On 12/04/2012 01:17 PM, Matt Wagner wrote:
On Mon, Dec 03, 2012 at 04:09:29PM -0500, Mo Morsi wrote:
> Hey all just a reminder, this is still going on and tasks can be added
> anytime.
>
> This is a contest for high school students so tasks have to be quite a bit
> smaller in scope than what your used to and mentoring students takes some
> time, but is definitely a worthwhile experience IMO.
>
> As before, if you're interested in this just shout out here or on IRC and
> we can figure something out.
I think this would be interesting, though I'm struggling with the
forwarded email. I'm assuming it was just a phrasing thing, but it came
across more like, "Make a list of menial labor for high school students
to do!" than about creating a rewarding program that helps them get
real-world experience.
Heh you have to remember these are high school students, so our menial
tasks are their real world experience (don't know about you but in high
school I was working at a hot dog stand).

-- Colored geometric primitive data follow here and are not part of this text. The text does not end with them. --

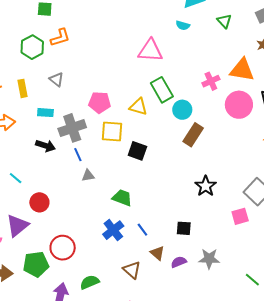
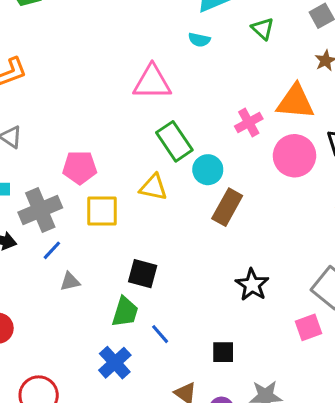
yellow triangle: (138, 107) -> (153, 187), moved
black square: (137, 151) -> (143, 274), moved
blue line: (78, 155) -> (52, 250), turned 72
green trapezoid: (122, 198) -> (125, 312), turned 90
blue line: (142, 230) -> (160, 334), moved

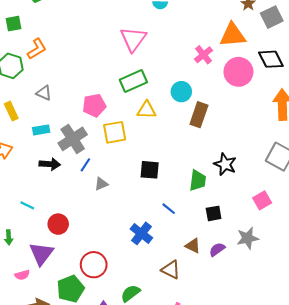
pink triangle: (152, 82) -> (133, 39), turned -44
green rectangle: (174, 141) -> (133, 81), moved, turned -70
green trapezoid: (125, 312) -> (198, 180), moved
pink square: (308, 327) -> (262, 200), moved

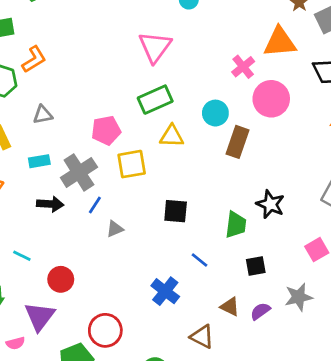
pink circle: (238, 72) -> (271, 99), moved
gray triangle: (44, 93) -> (43, 115), turned -35

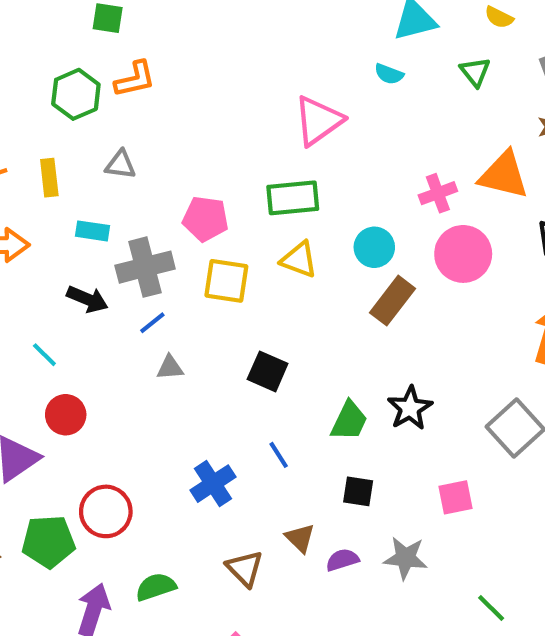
cyan line: (22, 256) -> (44, 355), moved

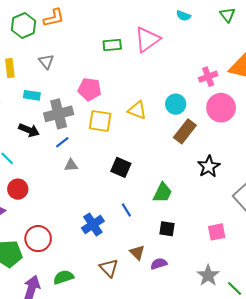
gray triangle: (121, 165) -> (46, 61), turned 42
green rectangle: (293, 198) -> (112, 45), moved, size x0.7
black star: (410, 408) -> (209, 166), moved
gray star: (405, 558) -> (208, 275), moved, turned 30

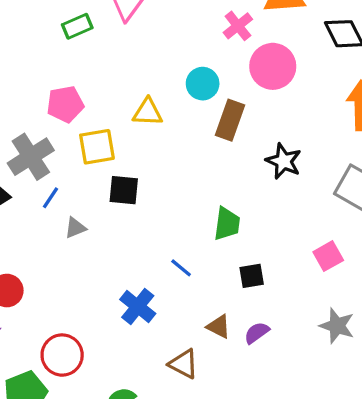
black square: (121, 167) -> (124, 190), moved

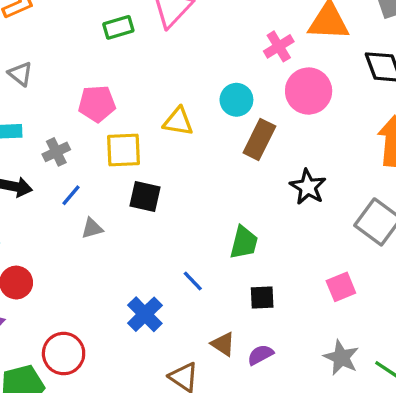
gray cross: (31, 157) -> (56, 152), size x0.6

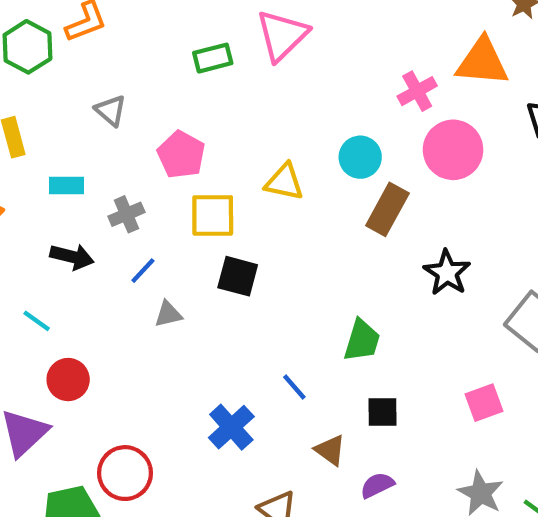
gray triangle: (20, 74) -> (111, 111), moved
pink pentagon: (97, 104) -> (181, 155), turned 30
brown triangle: (223, 344) -> (330, 450), moved

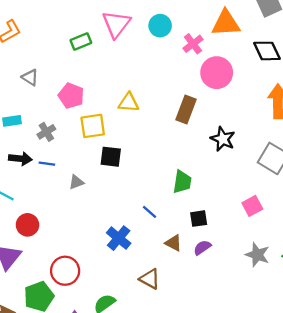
cyan circle: (360, 157) -> (160, 26), moved
blue line: (143, 271) -> (47, 164), moved, turned 63
purple semicircle: (377, 485) -> (202, 248), moved

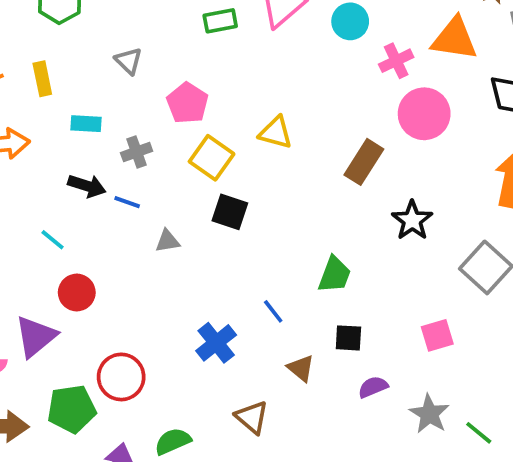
yellow square: (93, 126) -> (212, 158), turned 32
purple semicircle: (202, 248) -> (373, 387), moved

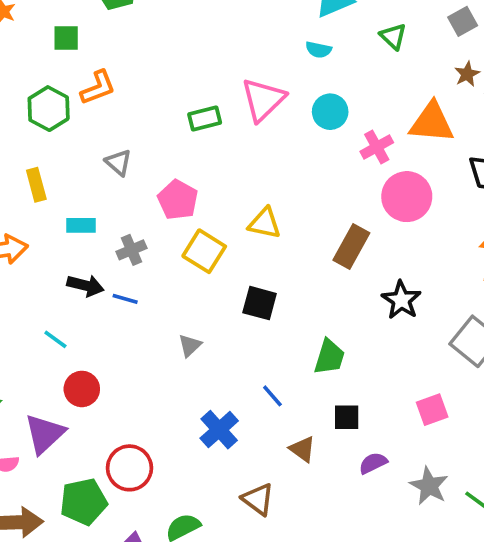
black square: (230, 212) -> (260, 303), moved
gray triangle: (167, 241) -> (190, 345), moved, turned -30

Case in point the top students on the leader board (of all orgs, not
just Fedora) have completed tasks along the lines of 'cleanup this wiki
page', etc.
One thing that I think might be interesting, if a little open-ended,
would be for people to pick some sort of user story (or invent one),
inspired by our Personas, and then set up Aeolus + run it through its
paces, creating good documentation on the process. I think it would:
a.) Get us good new-user feedback. I think it's easy for us full-time
developers to just become accustomed to odd workflows or whatnot.
b.) Get us good step-by-step documentation around setup and workflows.

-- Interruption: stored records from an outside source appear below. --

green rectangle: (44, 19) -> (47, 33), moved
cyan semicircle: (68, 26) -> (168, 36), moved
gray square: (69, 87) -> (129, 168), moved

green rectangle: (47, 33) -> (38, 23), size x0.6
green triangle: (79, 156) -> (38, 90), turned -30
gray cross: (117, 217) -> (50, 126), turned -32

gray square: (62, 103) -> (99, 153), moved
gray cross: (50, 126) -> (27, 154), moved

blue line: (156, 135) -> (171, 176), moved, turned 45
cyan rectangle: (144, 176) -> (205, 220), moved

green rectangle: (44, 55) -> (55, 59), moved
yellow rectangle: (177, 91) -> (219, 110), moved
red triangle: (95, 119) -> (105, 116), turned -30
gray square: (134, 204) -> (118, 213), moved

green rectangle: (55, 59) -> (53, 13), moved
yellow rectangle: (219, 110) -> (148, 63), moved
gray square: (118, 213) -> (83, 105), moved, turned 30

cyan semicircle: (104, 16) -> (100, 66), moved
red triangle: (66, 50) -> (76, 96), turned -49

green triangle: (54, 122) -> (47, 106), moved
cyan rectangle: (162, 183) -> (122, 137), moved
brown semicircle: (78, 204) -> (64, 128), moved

We haven't always done a good job here, and getting someone to write
about actually using Conductor for an interesting task would be great.
c.) Give the student(s) experience with cloud computing, open source
projects, documentation, usability, and testing/QA.
Ya this could work, the only concern I have w/ this is that it take a
long while to setup and run the full Aeolus suite. Not to mention that
these students are from around the world so they might not have the best
internet connections.
Deltacloud, Heat, or some other component that is simpler to setup would
be a good candidate for this. And since Aeolus is the umbrella project
encompassing all of this and not just the all in one solution all these
subprojects apply.
I'm a little confused by the email referring to it as a
'contest',
though. Is the type of thing I described not what they're looking for?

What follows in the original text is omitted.